Trener Korony był zadowolony z postawy swoich piłkarzy. - Mieliśmy określony plan na to spotkanie. Chcieliśmy grać uważnie w defensywie i poszukać swojej jednej szansy pod bramką Lechii. I ta była w końcówce Michała, ale obrońca uratował gospodarzy. Jestem zadowolony z postawy mojego zespołu. Po raz kolejny zagraliśmy bardzo ambitnie. Zmiana w końcówce Przybyły nie była podyktowana jego słabszą grą, ale potrzebowaliśmy wzrostu w końcówce we własnym polu karnym, dlatego wprowadziłem Przemysława Trytkę - przyznał Marcin Brosz.

Wartość punktu z tak klasowym rywalem podkreślają również jego podopieczni. Grzelak. - Każdy punkt na wyjeździe należy szanować, zwłaszcza z tak silnym przeciwnikiem, jakim jest Lechia. Zagrałem po raz pierwszy w karierze w meczu o stawkę jako defensywny pomocnik i wiem, że sporo nauki mnie czeka, ale myślę, że mogę być zadowolony ze swojej gry. Pomogli mi jednak koledzy, którzy zagrali bardzo dobrze. Ja nigdy nie odpuszczam, bo mam taki charakter i myślę, że tym charakterem pasuje do Korony, bo ta drużyna nigdy nie odpuszcza - powiedział Rafał Grzelak.

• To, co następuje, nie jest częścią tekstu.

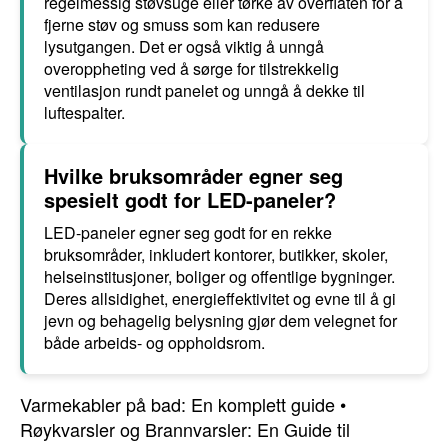
regelmessig støvsuge eller tørke av overflaten for å
fjerne støv og smuss som kan redusere
lysutgangen. Det er også viktig å unngå
overoppheting ved å sørge for tilstrekkelig
ventilasjon rundt panelet og unngå å dekke til
luftespalter.
Hvilke bruksområder egner seg
spesielt godt for LED-paneler?
LED-paneler egner seg godt for en rekke
bruksområder, inkludert kontorer, butikker, skoler,
helseinstitusjoner, boliger og offentlige bygninger.
Deres allsidighet, energieffektivitet og evne til å gi
jevn og behagelig belysning gjør dem velegnet for
både arbeids- og oppholdsrom.
Varmekabler på bad: En komplett guide
•
Røykvarsler og Brannvarsler: En Guide til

- Przed meczem remis wzięlibyśmy w ciemno. Mieliśmy szansę na zwycięstwo, ale remis jest dla nas cennym wynikiem. Lechia jest naszpikowana gwiazdami, ale my przeciwstawiliśmy się im kolektywem i zespołowością. Milos Krasić po wejściu na boisku w pierwszej akcji pokazał mi miejsce w szeregu, ale później starałem się już mu nie odpuszczać - uśmiecha się kapitan Korony Kamil Sylwestrzak.